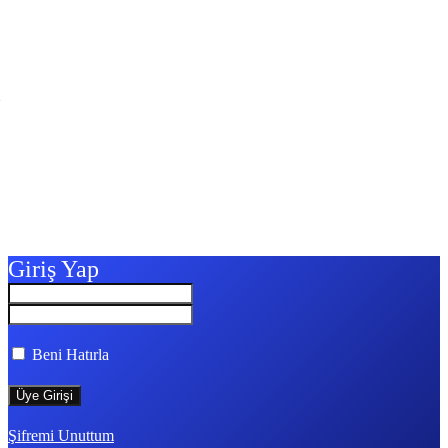
Giriş Yap
Beni Hatırla
Şifremi Unuttum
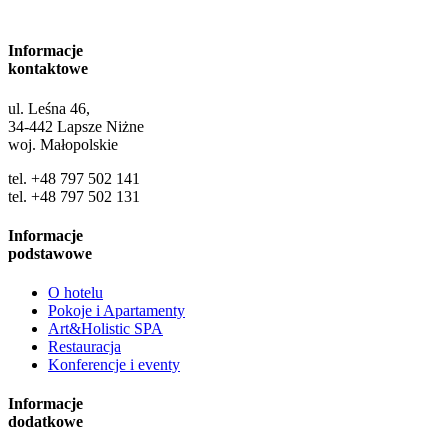
Informacje
kontaktowe
ul. Leśna 46,
34-442 Lapsze Niżne
woj. Małopolskie
tel. +48 797 502 141
tel. +48 797 502 131
Informacje
podstawowe
O hotelu
Pokoje i Apartamenty
Art&Holistic SPA
Restauracja
Konferencje i eventy
Informacje
dodatkowe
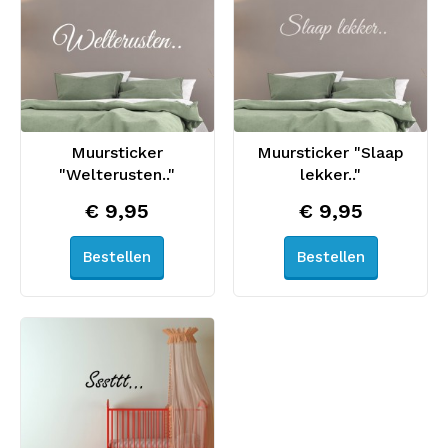
Muursticker
Muursticker "Slaap
"Welterusten.."
lekker.."
€ 9,95
€ 9,95
Bestellen
Bestellen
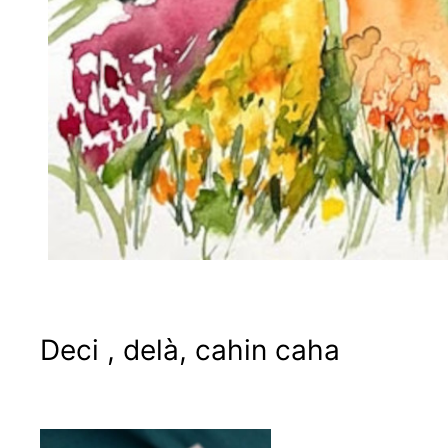
Deci , delà, cahin caha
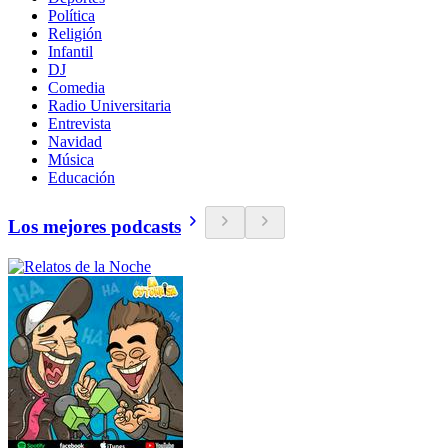
Política
Religión
Infantil
DJ
Comedia
Radio Universitaria
Entrevista
Navidad
Música
Educación
Los mejores podcasts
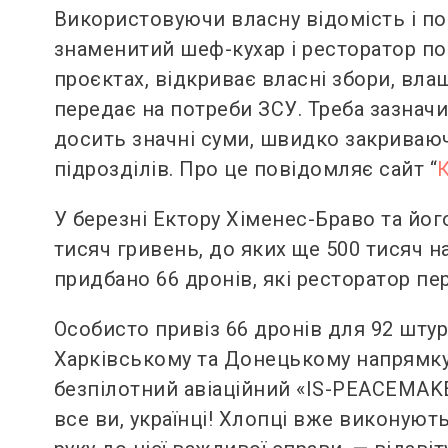
Використовуючи власну відомість і по
знаменитий шеф-кухар і ресторатор пос
проєктах, відкриває власні збори, влаш
передає на потреби ЗСУ. Треба зазнач
досить значні суми, швидко закриваюч
підрозділів. Про це повідомляє сайт “
У березні Ектору Хіменес-Браво та йо
тисяч гривень, до яких ще 500 тисяч н
придбано 66 дронів, які ресторатор пе
Особисто привіз 66 дронів для 92 шту
Харківському та Донецькому напрямку.
безпілотний авіаційний «IS-PEACEMAKER
все ви, українці! Хлопці вже виконуют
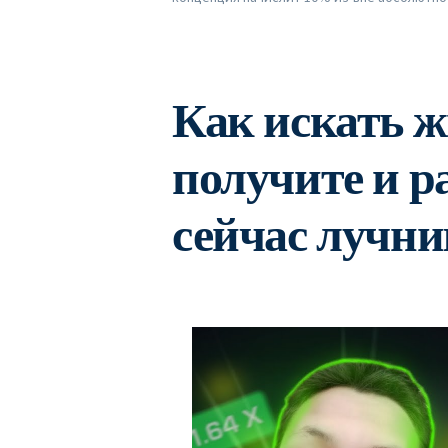
Как искать ж
получите и 
сейчас лучн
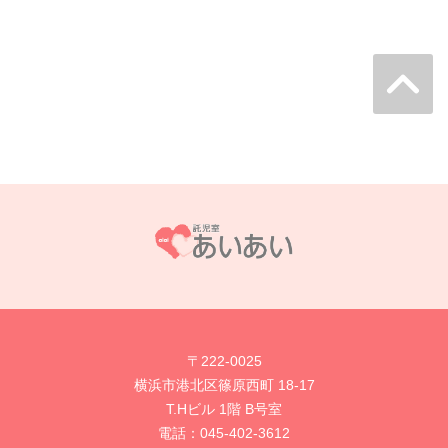
〒222-0025
横浜市港北区篠原西町 18-17
T.Hビル 1階 B号室
電話：
045-402-3612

· · · ·

Task requirements — Search the material above for the word "дронів", and return each line that holds it.

Exercise output —
придбано 66 дронів, які ресторатор пе
Особисто привіз 66 дронів для 92 шту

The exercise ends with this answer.